[Saved entries]
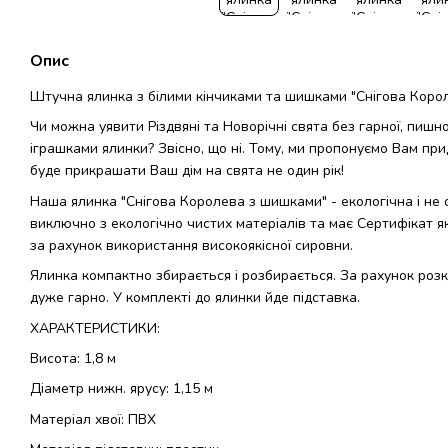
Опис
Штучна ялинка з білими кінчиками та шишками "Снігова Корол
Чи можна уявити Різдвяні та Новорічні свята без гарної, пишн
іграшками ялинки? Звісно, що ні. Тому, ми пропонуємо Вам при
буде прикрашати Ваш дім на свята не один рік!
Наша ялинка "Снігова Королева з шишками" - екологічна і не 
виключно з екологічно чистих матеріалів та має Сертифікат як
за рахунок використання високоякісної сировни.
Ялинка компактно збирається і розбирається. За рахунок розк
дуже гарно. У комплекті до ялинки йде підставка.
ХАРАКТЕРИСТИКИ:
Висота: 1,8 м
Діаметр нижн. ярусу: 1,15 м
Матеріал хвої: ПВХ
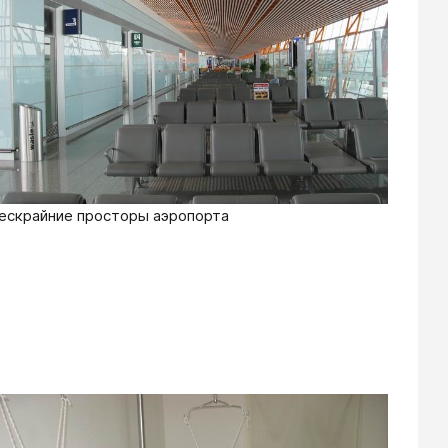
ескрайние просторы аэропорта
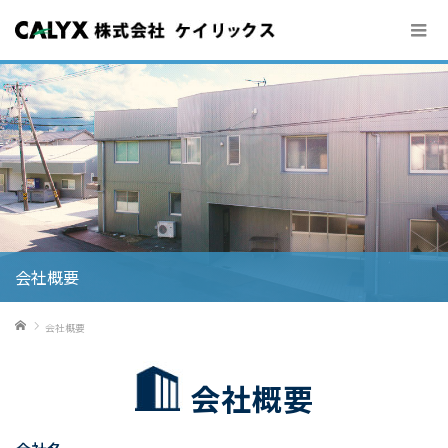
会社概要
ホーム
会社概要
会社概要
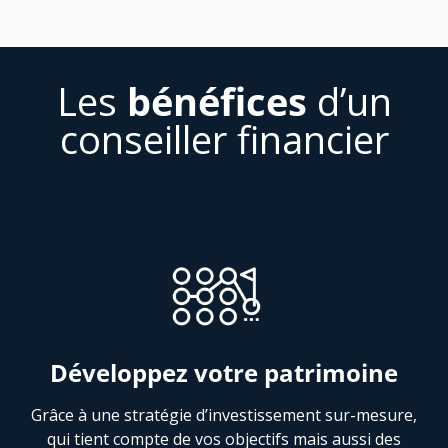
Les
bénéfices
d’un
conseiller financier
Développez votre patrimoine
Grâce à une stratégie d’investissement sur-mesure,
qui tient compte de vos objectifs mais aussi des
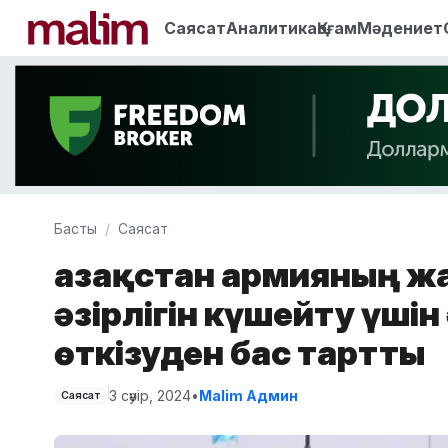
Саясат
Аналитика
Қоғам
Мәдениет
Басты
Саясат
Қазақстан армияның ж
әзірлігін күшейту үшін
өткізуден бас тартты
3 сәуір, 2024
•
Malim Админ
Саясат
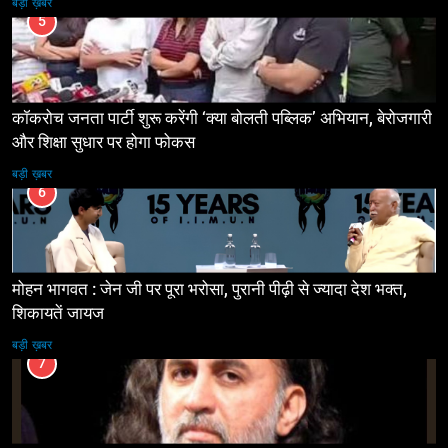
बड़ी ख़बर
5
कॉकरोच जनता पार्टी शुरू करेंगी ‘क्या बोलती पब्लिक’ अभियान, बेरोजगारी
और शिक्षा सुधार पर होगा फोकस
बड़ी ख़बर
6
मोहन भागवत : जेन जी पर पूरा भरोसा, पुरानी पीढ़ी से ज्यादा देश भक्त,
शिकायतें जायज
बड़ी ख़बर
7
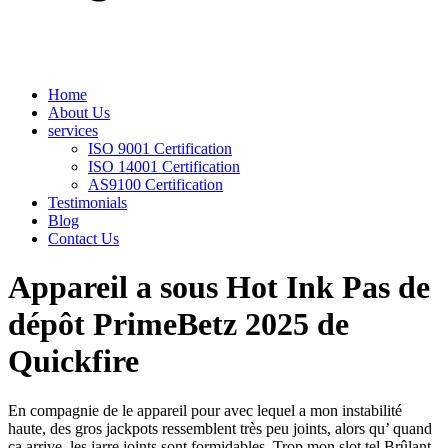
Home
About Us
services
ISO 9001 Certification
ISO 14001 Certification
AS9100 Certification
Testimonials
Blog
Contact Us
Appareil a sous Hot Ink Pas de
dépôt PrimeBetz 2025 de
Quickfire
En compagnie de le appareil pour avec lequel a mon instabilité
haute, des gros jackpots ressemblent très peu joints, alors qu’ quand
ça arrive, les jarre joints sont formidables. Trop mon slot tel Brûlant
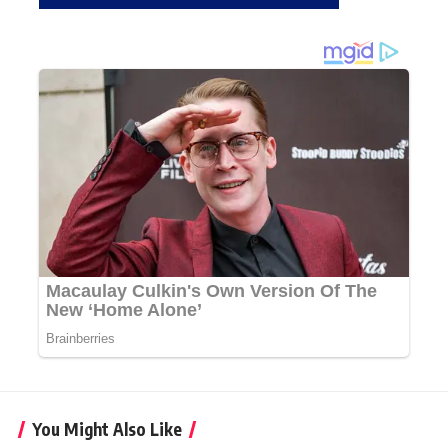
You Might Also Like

◆ Action item
Search the data above for the string "шишками" and copy each line that has it.

◆ Task answer
Штучна ялинка з білими кінчиками та шишками "Снігова Корол
Наша ялинка "Снігова Королева з шишками" - екологічна і не 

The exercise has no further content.